На старой, изжитой траве, под которой пробудилась бойкая зелень, по другую сторону лога, заполненного до краев мутной водою, стояла и плакала девочка в синеньком платьишке. Сердце мальчика сжалось от насквозь его пронзившей жалости — очень уж крупные слезы катились по лицу девочки и скапливались в некрасиво сморщенных алых губах. Да и худа, шибко худа была девочка, хворая, видать. А хворых мальчик жалел, потому что сам всю зиму «на ладан дышал». В руке девочка держала такие же, как ее платье, синие цветы в белом крапе. Присмотревшись, он различил: девочкино платье тоже в крапе и с белой оборкой, но полиняло от стирки, и белое на нем осинилось.
Девочка стояла меж толстых льдин, и перед нею из воды остро торчали вершинки краснотала, верба сорила пух, по березнику, ободранному отводинами саней — зимой через лог пролегала дорога, — порснули зеленые брызги, мохнато цвела боярка по разложью. Над головой девочки сияло солнце. Суслик стоял столбиком и чикал на девочку, не то ругая ее, не то стараясь напугать. На кучах назьма, вывезенного в лог и подмытого водой, дрались воробьи, свившись в клубок, так клубком и скатились они в холодную воду, тут же рассыпались по кустам и как ни в чем не бывало принялись сушить себя клювами. По логу брели парень и мужик, волоча за собой сеть-одноперстку. Мужик был пьяный, спотыкался, валился боком в воду и обожженно завывал. Бордовая рубаха кровяным пузырем всплывала за спиной мужика. Парень обрывисто вылаивал: «Жми! Дави водило! Ко дну, ко дну! Не путай сеть! Пьяная зараза! А-апу-у-усти-им!»

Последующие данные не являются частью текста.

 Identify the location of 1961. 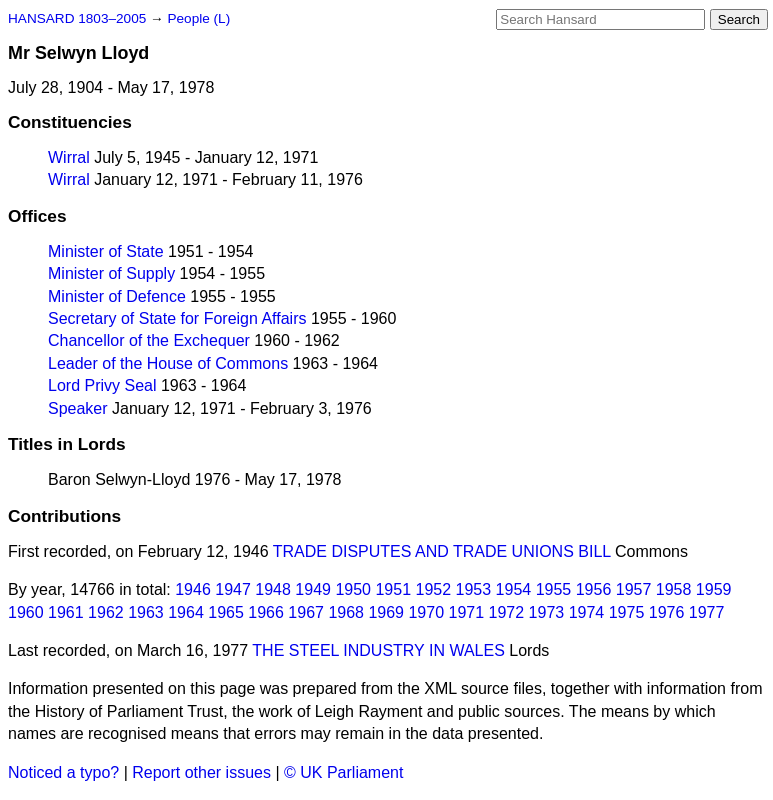
(66, 612).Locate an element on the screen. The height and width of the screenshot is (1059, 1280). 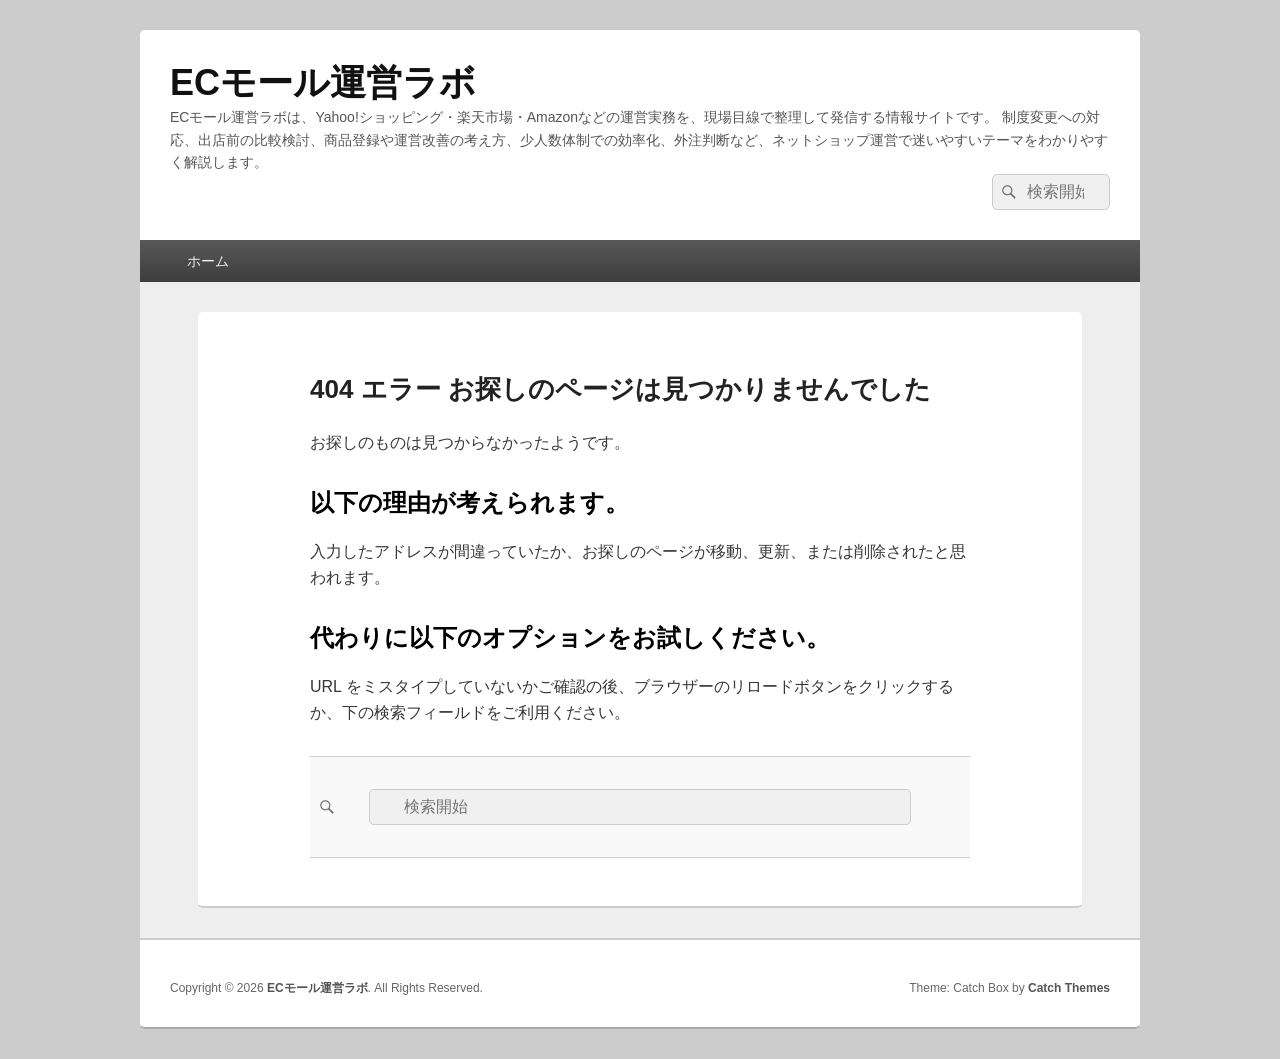
Catch Themes is located at coordinates (1069, 988).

В самом углу лога, тонко залитого водой, где пену и сор кружило шалым горным потоком, свежее мелкотравье кипело от икряной сороги, и мужик с парнем затеяли черпануть рыбу сеткой, а девочка не понимала их намерений, плакала и заклинала: «Папочка, не утони! Миленький папочка! Не утони! Ой, папочка! Ой, папочка!..»
Зарыбачили сорогу мужик с парнем или нет? Дошли до вершины лога или запутали и порвали сеть о коряги — мальчик не запомнил. Но девочка в синем платье, с букетом диких ирисов, растущих за логом, возле муравейника, залитая слезами, повторяющая неведомое в селе, такое смешное, непривычное, но чем-то к добру и ласке располагающее слово: «папочка», — заняла в сердце мальчика свое вечное место и всю жизнь являлась ему вместе с теми подробностями, которые задели его глаз, слух и укатились в глубину памяти: грязная сверху льдина, истекающая капелью и стеклянно роняющая звонкие карандашики на землю; вода, ревущая в устье лога и смывающая рыхлый яр; корова, переставшая жевать и тупо уставившаяся на рыбаков; пастух, козырьком приложивший руку ко лбу и тоже наблюдавший за рыбаками; боярка, мохнато цветущая над головой девочки; шмель, спутавший голову девочки с белым цветком и шарившийся хоботом в пушистых ее волосах, и застрявший в горле мальчика крик: «Акусит!»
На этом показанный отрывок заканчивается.